The Internet Sales Tax debate is about to heat up yet again! Today, NTU attended a briefing organized by Rep. Steve Daines (R-MT) that offered many good reasons to be wary of the Marketplace (un)Fairness Act (MFA). The briefing featured Montana Attorney General Tim Fox, Phil Bond of the WE R HERE Coalition, and R Street’s Andrew Moylan. There will a formal hearing next week and those interests motivated by new revenue, or a business advantage, see this is their chance to make headway in the House.

Fox made clear that the MFA is not so much about e-commerce, as it is about the 31 states unable (or unwilling) to balance their books – at a total of $55 billion in collective deficit – looking for the power to snag more revenue. In this case that revenue would come from out-of-state businesses who they previously had no ability to burden.

The Montana AG said the MFA scheme was like an “illicit drug” and that it would make the federal government a proverbial drug dealer, leading addicted states to more revenue, rather than fiscal responsibility. He also alluded to the possibility of legal action by the states should this scheme move forward.

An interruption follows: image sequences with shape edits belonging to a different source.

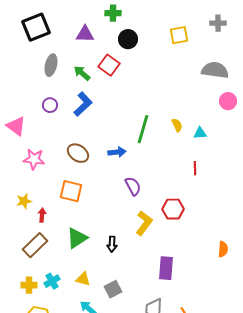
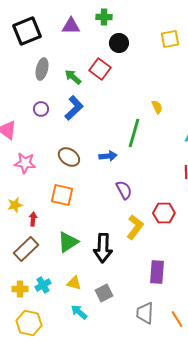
purple triangle: (85, 34) -> (71, 26), moved
yellow semicircle: (177, 125) -> (157, 107), moved
black arrow: (112, 244) -> (103, 248), size x1.8

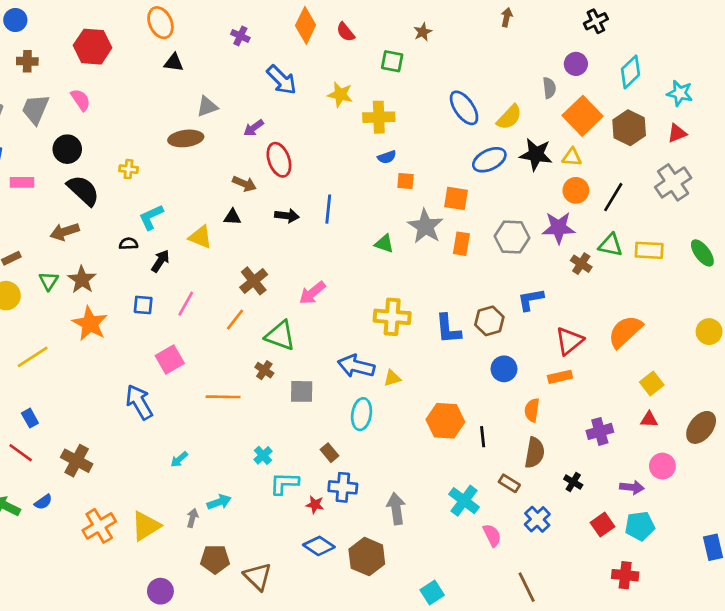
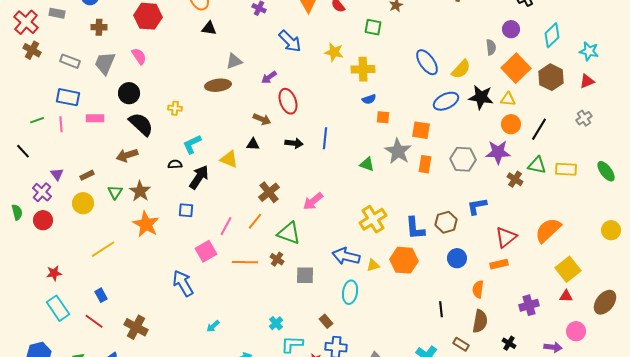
gray cross: (673, 182) -> (584, 118), size x0.6
black arrow: (160, 261) -> (199, 177), size x1.4
pink line: (186, 304) -> (226, 226), moved
yellow cross: (392, 317) -> (373, 219), turned -36
yellow square: (652, 383) -> (568, 269), size x1.4
orange line: (223, 397) -> (245, 262), moved
orange hexagon: (445, 421) -> (404, 260), moved

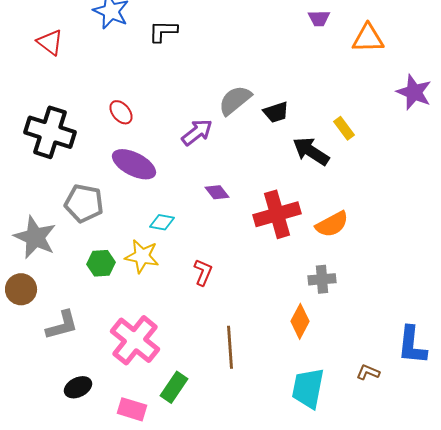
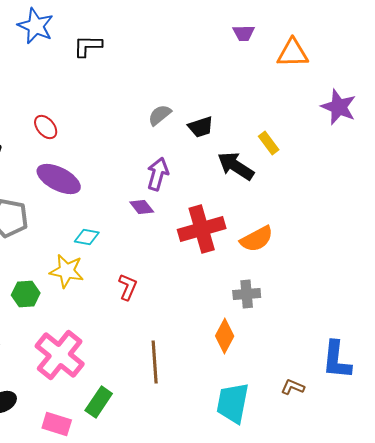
gray semicircle: (235, 100) -> (160, 115), size x0.7
purple arrow: (197, 132) -> (158, 174), moved, turned -36
green hexagon: (101, 263) -> (26, 294), moved

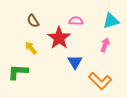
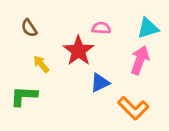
brown semicircle: (33, 21) -> (29, 28), moved
pink arrow: (105, 45) -> (140, 60), size x1.5
blue triangle: (75, 62) -> (100, 83), turned 35

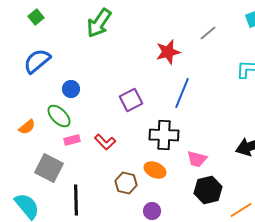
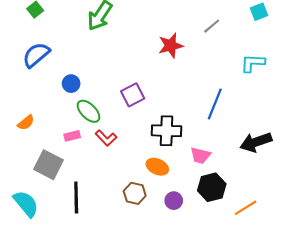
blue line: (182, 93) -> (215, 104), moved
green ellipse: (59, 116) -> (89, 111), moved
brown hexagon: (126, 183) -> (135, 193), moved
purple circle: (152, 211) -> (174, 201), moved

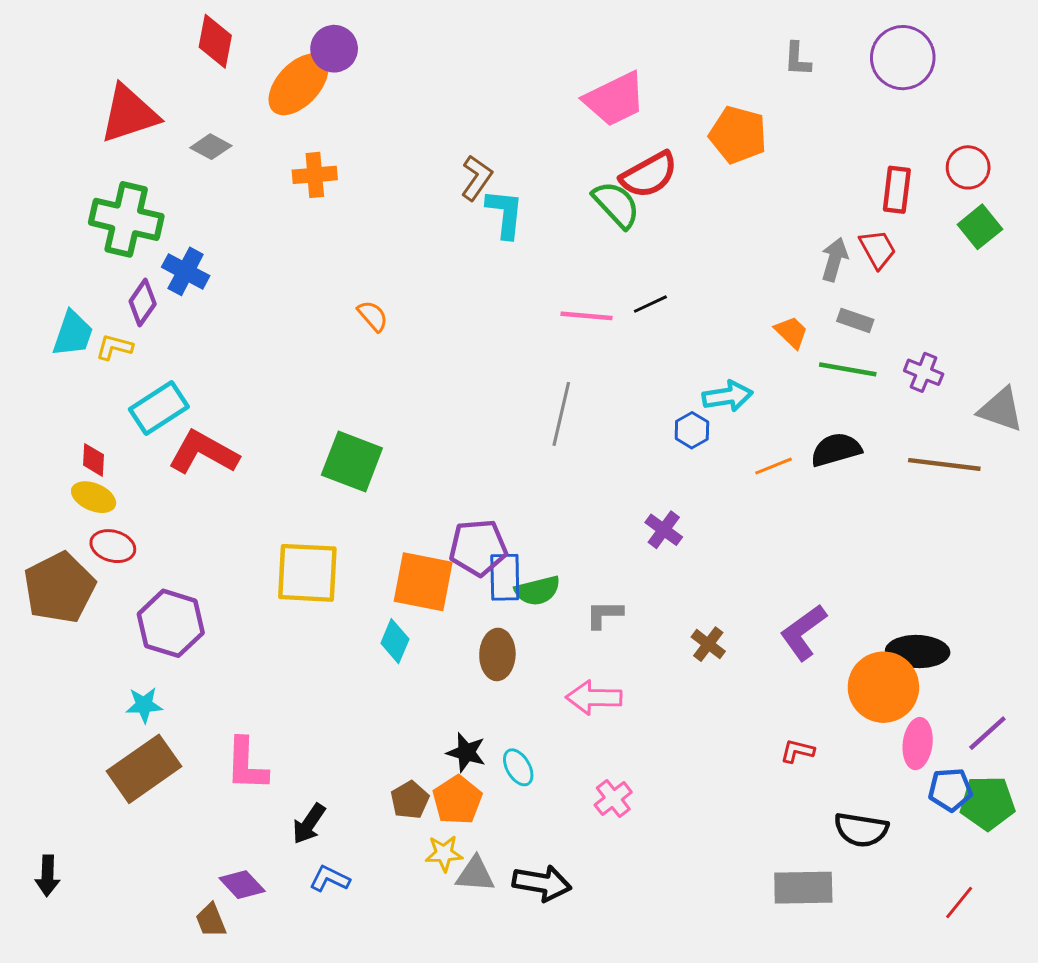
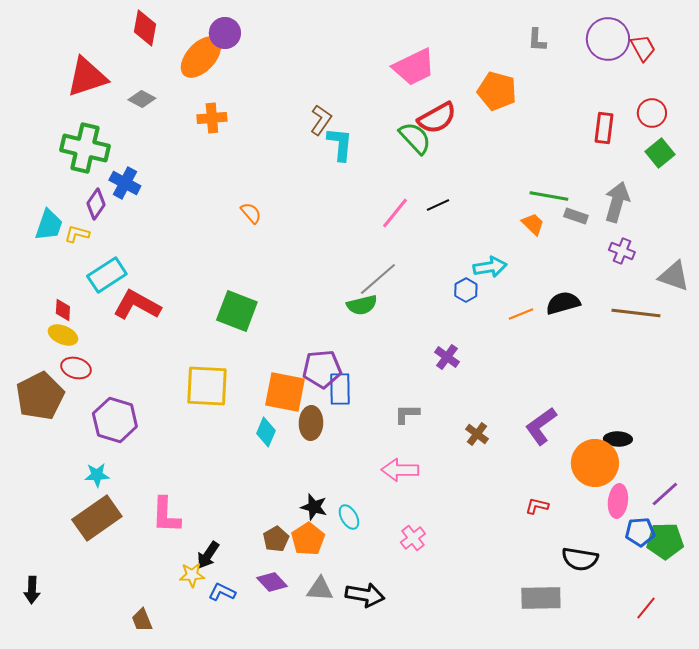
red trapezoid: (878, 249) -> (643, 48), moved
gray arrow: (834, 260) -> (617, 202), moved, size x1.4
pink line: (586, 316) -> (395, 213), turned -56
green line: (848, 369) -> (549, 196), moved
gray line: (561, 414) -> (378, 279), turned 36
green semicircle: (538, 591) -> (362, 305), moved
black ellipse: (918, 652) -> (618, 439), size x0.7
brown ellipse: (497, 654) -> (311, 423), moved
yellow star: (444, 853) -> (192, 575), moved
purple diamond: (242, 885) -> (272, 582), moved

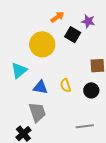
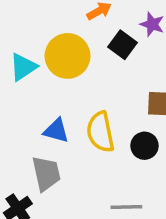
cyan triangle: (19, 70) -> (23, 67), moved
yellow semicircle: (65, 85) -> (100, 132), size x1.6

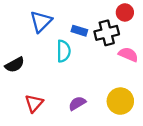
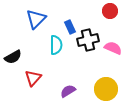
blue rectangle: (79, 31) -> (70, 27), turned 48
black cross: (107, 33) -> (88, 40), moved
red triangle: (34, 103) -> (33, 78), moved

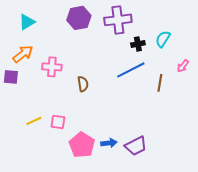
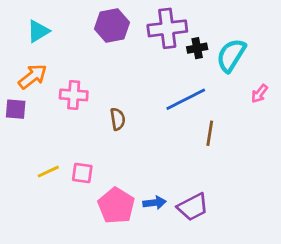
cyan semicircle: (163, 39) -> (231, 55), size x1.4
black cross: (138, 44) -> (197, 48), moved
brown line: (160, 83) -> (210, 133), moved

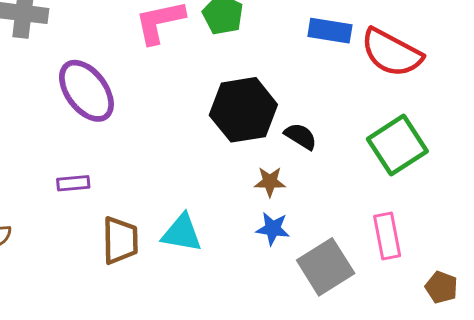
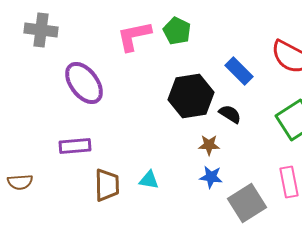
blue rectangle: (330, 31) -> (239, 71), moved, turned 36
purple rectangle: (73, 183) -> (75, 146), size x1.4
cyan triangle: (182, 233) -> (149, 180), size x0.7

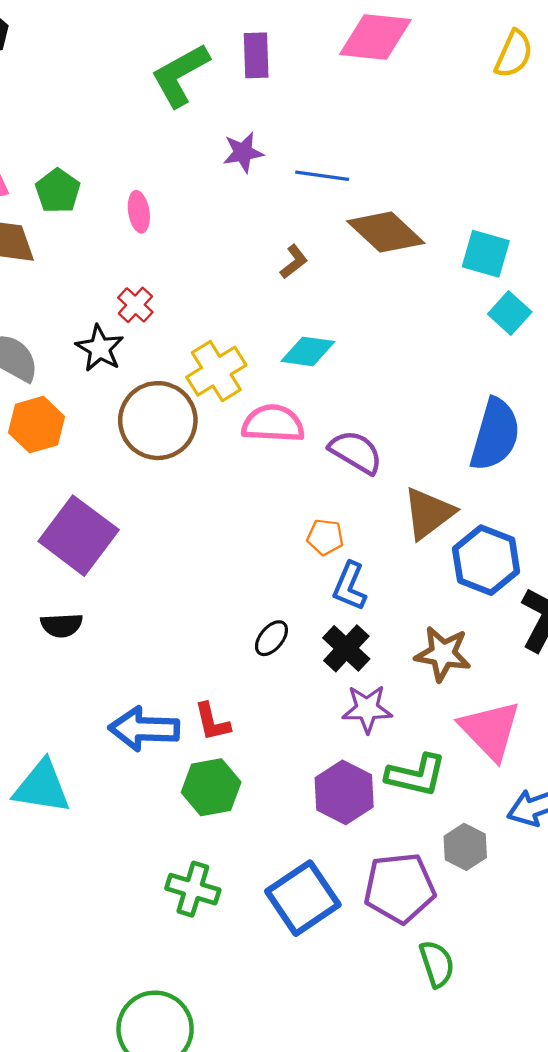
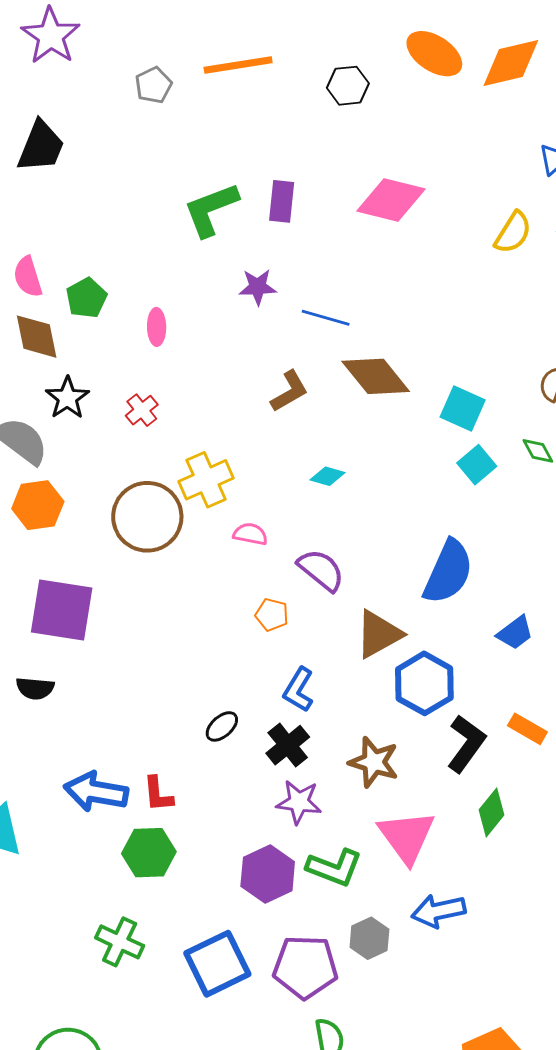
brown L-shape: (294, 262) -> (289, 391), size x1.4
black star: (100, 348) -> (67, 398), moved
cyan diamond: (308, 351) -> (328, 476), moved, size x0.7
pink semicircle: (273, 424) -> (250, 534), size x0.6
purple square: (79, 536) -> (62, 610), turned -36
orange pentagon: (325, 537) -> (272, 615), moved

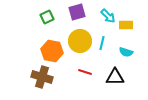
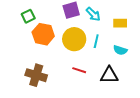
cyan arrow: (108, 16) -> (93, 14), moved
green square: (47, 17) -> (28, 16), moved
orange hexagon: (52, 51) -> (43, 34), moved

Andrew Moylan explained the significance of the poll commissioned by NTU and R Street a few months ago (which you can read through HERE). He emphasized that the poll found across the board opposition to an MFA-type Internet Sales Tax scheme, and that people understood the current taxing principles such a policy would destroy.

WE R HERE’s Phil Bond added insight on the plight of small business in this struggle, saying thousands of enterprises would disappear overnight, thanks to 17 cents per dollar of additional compliance costs.

Of the risk of audit from over 10,000 taxing jurisdictions, Bond quipped, “When you get an audit, there’s not an app for that.”

More ominously Bond warned of the unintended consequences of such a broad change in law. For the pro-tax group, the dollar signs flashing in front of them may not come to pass, these taxes on the state level in California and Illinois have fallen woefully short of revenue projections. He also discussed consumers dealing with their state watching what they were buying online because they in essence owned them.

Taxpayers can do more than just hope the House listens to these, and many other, dire consequences of a Marketplace Fairness Act scheme. They can contact their representatives and tell them: we understand what MFA would do, don’t trash my constitutional protection against out-of-state taxing authorities, and don’t destroy the system of interstate competition that has served our country so well.

This remains a long fight, but taxpayers have to stay on their feet and never give up.